I put this on my Facebook page tonight, posted a link to the LOTH Blog where I read every day about Samuel Parkins. Facebook is such a strange thing; I don't know why more folks don't comment or repost things: here's a little baby in need of prayers! Cute and tiny; beautiful. How can you not want to do everything to help him? And what he needs is prayer. Such a simple thing and yet so powerful.
So I'm praying. And asking others to pray too. I expect my church to pray. We were sent an email asking to pray for baby Samuel. But tonight another friend posted that the LOTH blog I linked made her think of her own baby growing inside her. A baby that they've tried for years. A baby that came after numerous miscarriages.
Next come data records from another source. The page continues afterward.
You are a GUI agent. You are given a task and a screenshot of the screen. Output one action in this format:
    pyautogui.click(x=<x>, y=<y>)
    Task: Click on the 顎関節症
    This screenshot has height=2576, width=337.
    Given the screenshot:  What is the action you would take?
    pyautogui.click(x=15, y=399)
She understood and I think she's praying more fervently than I am. For me, there is a shared experience of hospitals and a child that is suffering, even though I wasn't a parent but a child. For Sara, she feels it as an expectant mother, whose son's future is still completely unknown to her.
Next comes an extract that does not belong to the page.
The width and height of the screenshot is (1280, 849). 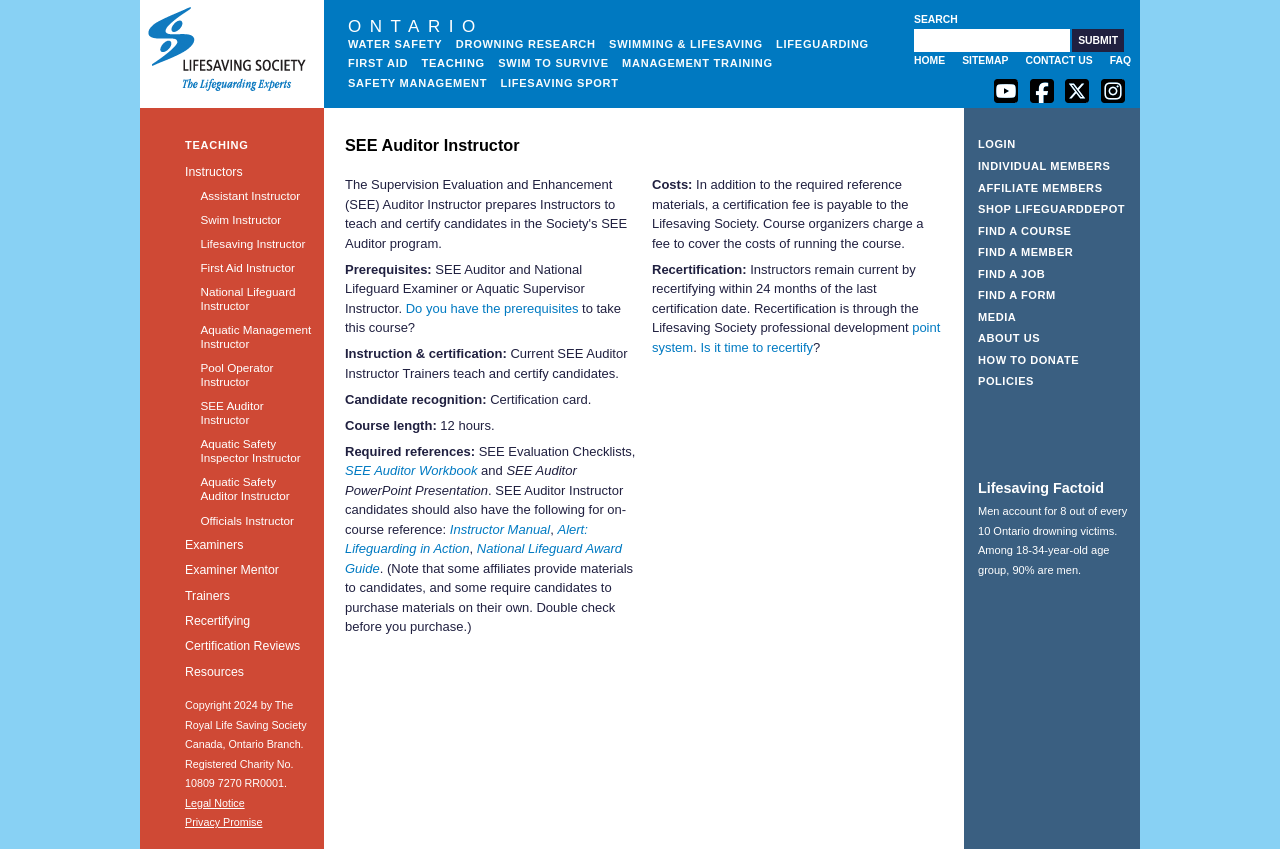 I want to click on Find a Member, so click(x=1025, y=252).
It is easier for me to quote others about God than to speak about him from my own heart and experience. As I was re-reading my account of movies and my brother, I realized: where's God in this narrative? He was there. I can tell you stories of comfort and beauty; of community and support. Of love and comfort. And yet.... my account is one of disconnectedness.
But I saw God there. Even there, in the midst of pain, confusion and loneliness. It is just hard to talk about, which is probably one of the reasons I so enjoy reading the account of the Parkins' family. Because their faith and hope is so beautifully articulated. Part of me wishes that my family had the strong faith the Parkins family does.